Required action –
A faithful repeat of all the records, with no image kept, is the required answer.

Collected data
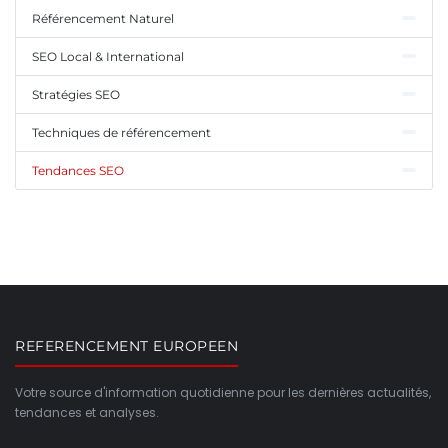
Référencement Naturel
SEO Local & International
Stratégies SEO
Techniques de référencement
Tendances SEO
REFERENCEMENT EUROPEEN
Votre source d'information quotidienne pour les dernières actualités,
tendances et analyses.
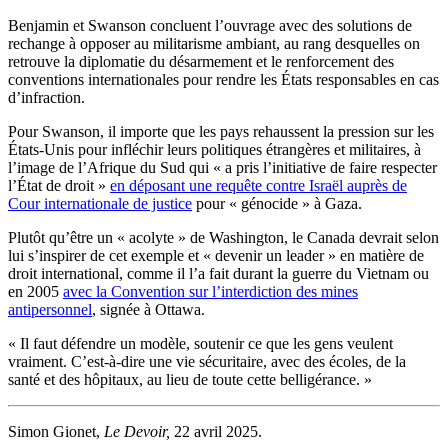
Benjamin et Swanson concluent l’ouvrage avec des solutions de
rechange à opposer au militarisme ambiant, au rang desquelles on
retrouve la diplomatie du désarmement et le renforcement des
conventions internationales pour rendre les États responsables en cas
d’infraction.
Pour Swanson, il importe que les pays rehaussent la pression sur les
États-Unis pour infléchir leurs politiques étrangères et militaires, à
l’image de l’Afrique du Sud qui « a pris l’initiative de faire respecter
l’État de droit »
en déposant une requête contre Israël auprès de
Cour internationale de justice
pour « génocide » à Gaza.
Plutôt qu’être un « acolyte » de Washington, le Canada devrait selon
lui s’inspirer de cet exemple et « devenir un leader » en matière de
droit international, comme il l’a fait durant la guerre du Vietnam ou
en 2005
avec la Convention sur l’interdiction des mines
antipersonnel
, signée à Ottawa.
« Il faut défendre un modèle, soutenir ce que les gens veulent
vraiment. C’est-à-dire une vie sécuritaire, avec des écoles, de la
santé et des hôpitaux, au lieu de toute cette belligérance. »
Simon Gionet,
Le Devoir,
22 avril 2025.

Written reply –
Référencement Naturel
SEO Local & International
Stratégies SEO
Techniques de référencement
Tendances SEO
REFERENCEMENT EUROPEEN
Votre source d'information quotidienne pour les dernières actualités,
tendances et analyses.
Benjamin et Swanson concluent l’ouvrage avec des solutions de
rechange à opposer au militarisme ambiant, au rang desquelles on
retrouve la diplomatie du désarmement et le renforcement des
conventions internationales pour rendre les États responsables en cas
d’infraction.
Pour Swanson, il importe que les pays rehaussent la pression sur les
États-Unis pour infléchir leurs politiques étrangères et militaires, à
l’image de l’Afrique du Sud qui « a pris l’initiative de faire respecter
l’État de droit »
en déposant une requête contre Israël auprès de
Cour internationale de justice
pour « génocide » à Gaza.
Plutôt qu’être un « acolyte » de Washington, le Canada devrait selon
lui s’inspirer de cet exemple et « devenir un leader » en matière de
droit international, comme il l’a fait durant la guerre du Vietnam ou
en 2005
avec la Convention sur l’interdiction des mines
antipersonnel
, signée à Ottawa.
« Il faut défendre un modèle, soutenir ce que les gens veulent
vraiment. C’est-à-dire une vie sécuritaire, avec des écoles, de la
santé et des hôpitaux, au lieu de toute cette belligérance. »
Simon Gionet,
Le Devoir,
22 avril 2025.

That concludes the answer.